- [Aim of the task]
Using the data below, return all lines in which "DelivZone" appears.

Dataset entries
○ ○ ○ ○ ○
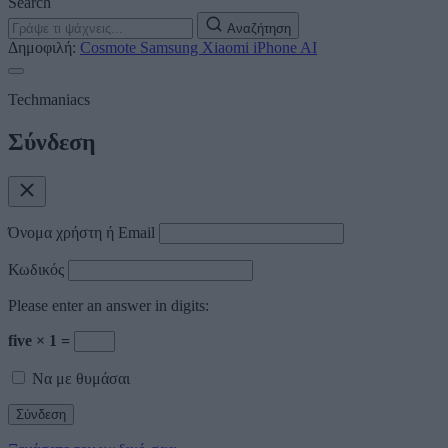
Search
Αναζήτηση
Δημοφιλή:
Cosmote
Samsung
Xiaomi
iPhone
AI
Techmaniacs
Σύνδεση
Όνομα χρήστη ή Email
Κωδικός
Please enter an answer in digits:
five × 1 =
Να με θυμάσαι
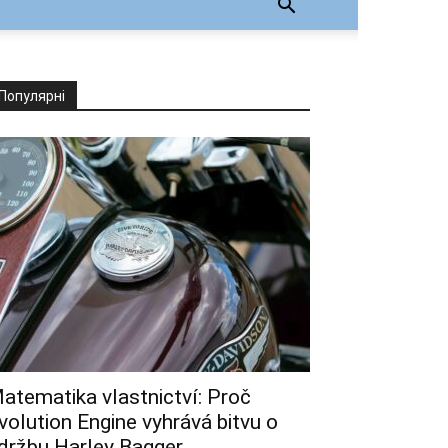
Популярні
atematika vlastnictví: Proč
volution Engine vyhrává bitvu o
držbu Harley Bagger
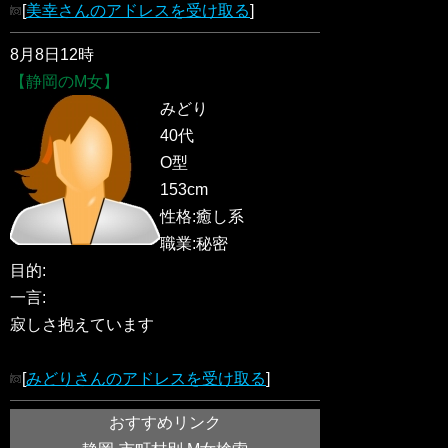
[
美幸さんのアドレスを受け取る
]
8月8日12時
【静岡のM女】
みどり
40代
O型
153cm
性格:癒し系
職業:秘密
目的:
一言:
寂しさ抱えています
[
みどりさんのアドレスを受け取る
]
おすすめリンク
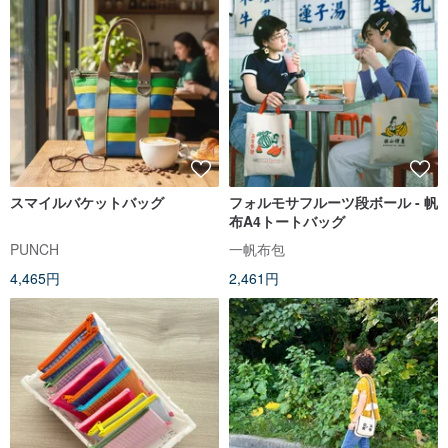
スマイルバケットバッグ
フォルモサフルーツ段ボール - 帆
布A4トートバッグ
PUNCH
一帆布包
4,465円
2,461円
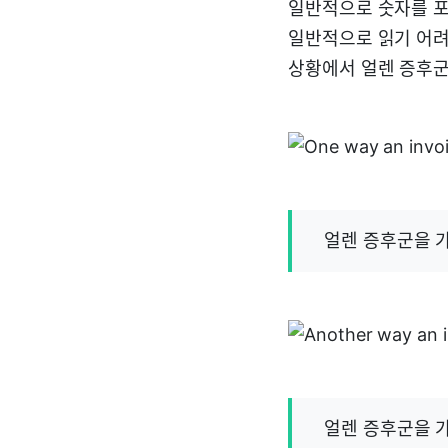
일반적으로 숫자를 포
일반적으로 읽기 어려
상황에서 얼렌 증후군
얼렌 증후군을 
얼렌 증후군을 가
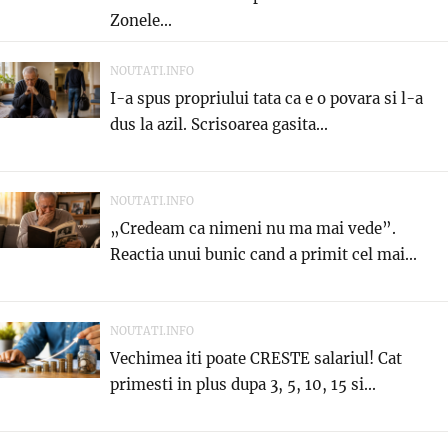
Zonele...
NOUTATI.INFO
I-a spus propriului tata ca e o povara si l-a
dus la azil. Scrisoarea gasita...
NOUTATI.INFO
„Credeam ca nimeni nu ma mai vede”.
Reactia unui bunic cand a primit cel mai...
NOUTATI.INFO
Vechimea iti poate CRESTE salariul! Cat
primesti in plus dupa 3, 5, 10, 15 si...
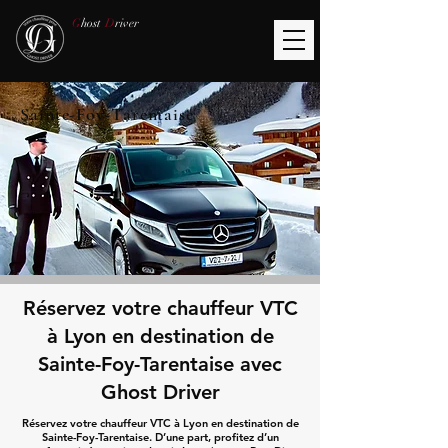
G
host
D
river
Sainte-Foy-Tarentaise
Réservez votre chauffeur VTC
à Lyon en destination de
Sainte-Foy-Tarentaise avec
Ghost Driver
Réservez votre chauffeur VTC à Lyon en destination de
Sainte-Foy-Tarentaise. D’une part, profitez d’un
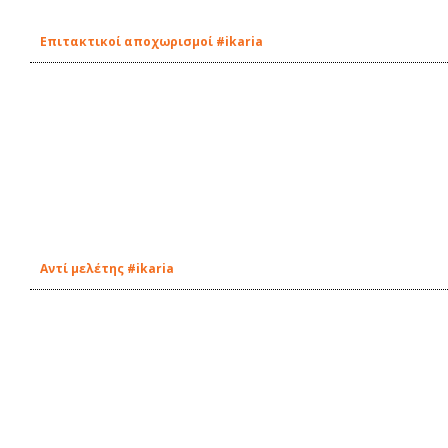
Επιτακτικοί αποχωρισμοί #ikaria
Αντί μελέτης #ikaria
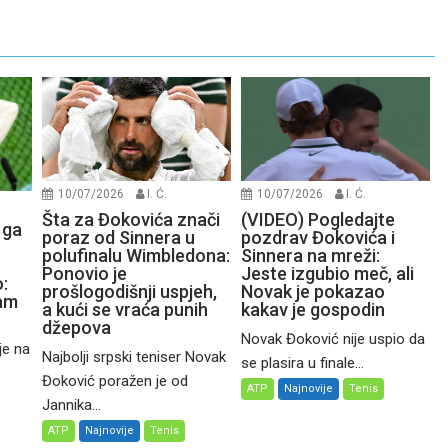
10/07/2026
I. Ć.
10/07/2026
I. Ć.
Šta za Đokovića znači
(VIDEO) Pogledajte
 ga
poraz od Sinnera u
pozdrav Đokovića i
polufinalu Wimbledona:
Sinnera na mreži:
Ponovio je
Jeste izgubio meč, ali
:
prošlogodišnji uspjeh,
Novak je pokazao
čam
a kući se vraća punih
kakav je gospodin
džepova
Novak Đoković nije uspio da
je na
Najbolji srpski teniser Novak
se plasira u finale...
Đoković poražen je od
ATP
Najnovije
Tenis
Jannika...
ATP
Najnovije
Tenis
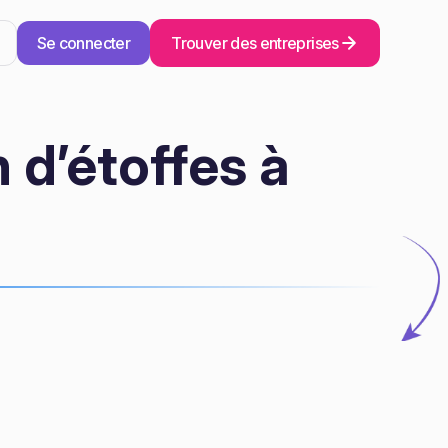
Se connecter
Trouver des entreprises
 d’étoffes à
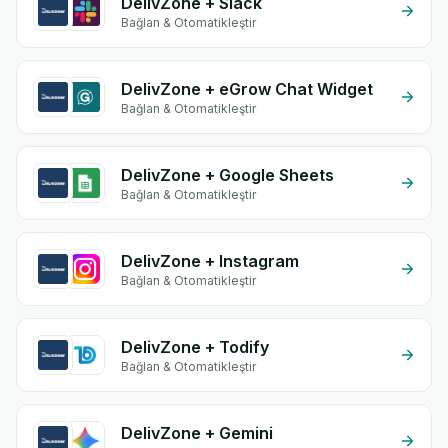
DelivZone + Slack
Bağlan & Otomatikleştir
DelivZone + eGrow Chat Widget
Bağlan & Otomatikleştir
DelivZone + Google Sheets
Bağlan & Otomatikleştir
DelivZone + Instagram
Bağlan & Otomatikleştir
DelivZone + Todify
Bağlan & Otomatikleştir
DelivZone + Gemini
○ ○ ○ ○ ○
- [Answer space]
DelivZone + Slack
DelivZone + eGrow Chat Widget
DelivZone + Google Sheets
DelivZone + Instagram
DelivZone + Todify
DelivZone + Gemini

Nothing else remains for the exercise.